W środę postanowiliśmy wszyscy wybrać się na pizzę do Małego Miasteczka. Pani Łyżeczka zapakowała do samochodu Chłopczyka J., a ja siebie samą, Pan Łyżeczka otwierał akurat bramę. - Sosenko, czy ty zgubiłaś może obcas...? - i Pani Łyżeczka podała mi na otwartej dłoni fragment damskiego buta. Nieee... Sosenka chodzi w sandałach turystycznych.- Ja to wygrzebałam z węgla - dodała znacząco. - A ja - powiedział Pan Łyżeczka - znalazłem tam zatyczki do uszu.
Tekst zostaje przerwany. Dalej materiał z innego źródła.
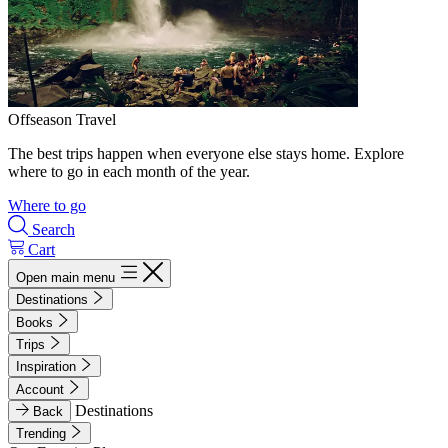
Offseason Travel
The best trips happen when everyone else stays home. Explore
where to go in each month of the year.
Where to go
Search
Cart
Open main menu
Destinations
Books
Trips
Inspiration
Account
Destinations
Back
Trending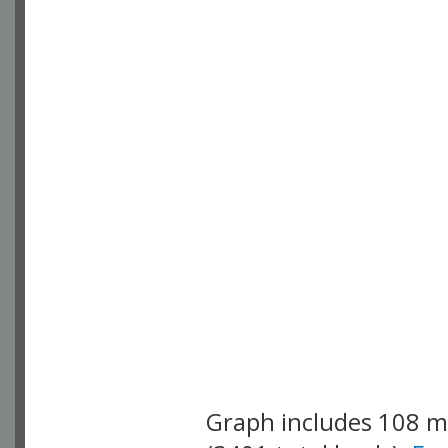
Graph includes 108 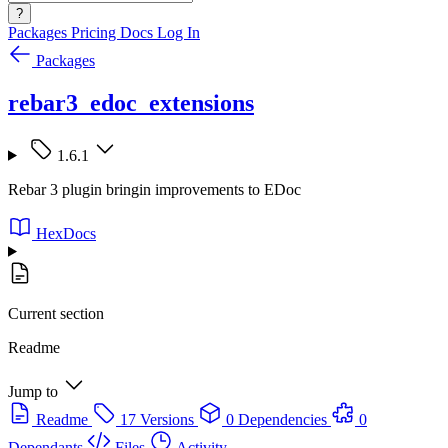
?
Packages
Pricing
Docs
Log In
Packages
rebar3_edoc_extensions
1.6.1
Rebar 3 plugin bringin improvements to EDoc
HexDocs
Current section
Readme
Jump to
Readme
17 Versions
0 Dependencies
0
Dependants
Files
Activity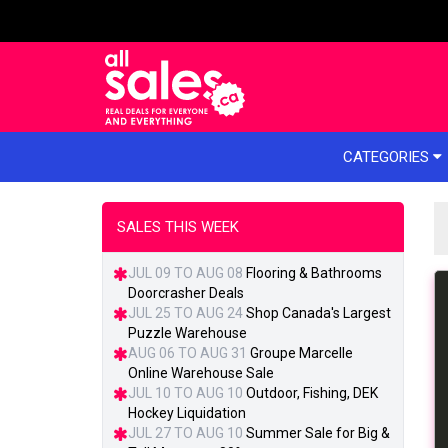
e menu
CATEGORIES
SALES THIS WEEK
JUL 09 TO AUG 08
Flooring & Bathrooms
Doorcrasher Deals
JUL 25 TO AUG 24
Shop Canada's Largest
Puzzle Warehouse
AUG 06 TO AUG 31
Groupe Marcelle
Online Warehouse Sale
JUL 10 TO AUG 10
Outdoor, Fishing, DEK
Hockey Liquidation
JUL 27 TO AUG 10
Summer Sale for Big &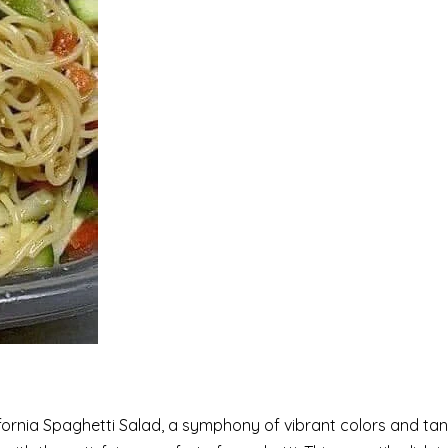
ifornia Spaghetti Salad, a symphony of vibrant colors and tan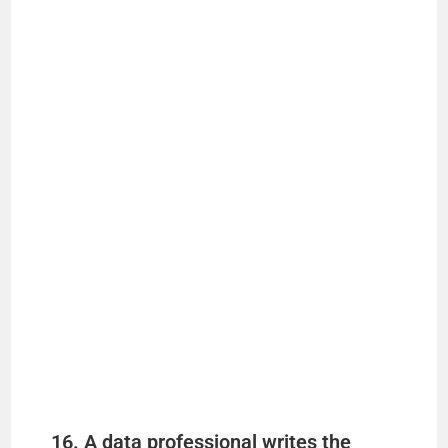
16. A data professional writes the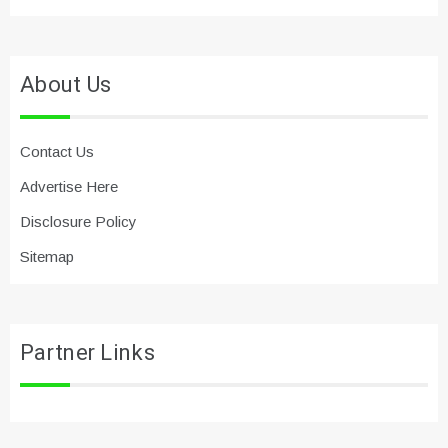
About Us
Contact Us
Advertise Here
Disclosure Policy
Sitemap
Partner Links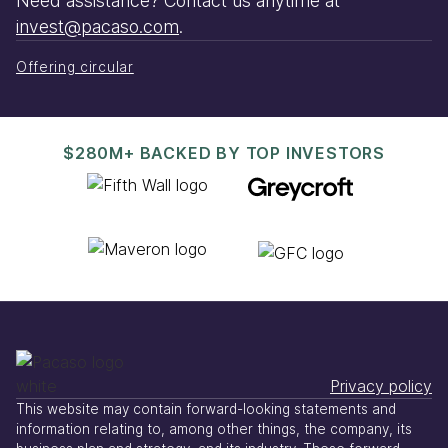
Need assistance? Contact us anytime at
invest@pacaso.com
.
Offering circular
$280M+ BACKED BY TOP INVESTORS
Privacy policy
This website may contain forward-looking statements and
information relating to, among other things, the company, its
Twierdził on, co prawda, że zatyczki dowód na istnienie górników (sprzęt służbowy). "Ale żeby damski but...?" Poradziłam Łyżeczce, żeby - zanim znajdzie w kupie węgla lusterko oraz zbielałe kości - zastanowiła się, czy nie ma jakieś dalszej koleżanki, która od dłuższego czasu zachowuje tajemnicze milczenie.
W czwartek Pan Łyżeczka skończył przesypywanie paliwa do worów. Obawialiśmy się, że w nocy wedrze się na podwórko jakiś klient i wyniesie trochę na własnych plecach. Ale wieczorem lunęło, a w nocy rąbały pioruny i szumiało jak pod prysznicem. Dzisiaj rano wioska stała w burej wodzie, do sąsiadów (ponoć już tradycyjnie) przybyło pogotwie wodno-ściekowe, Tylko obejście Łyżeczków prezentowało się godnie. Od stoku, po którym spływała woda, odgradzał je solidny wał z worków.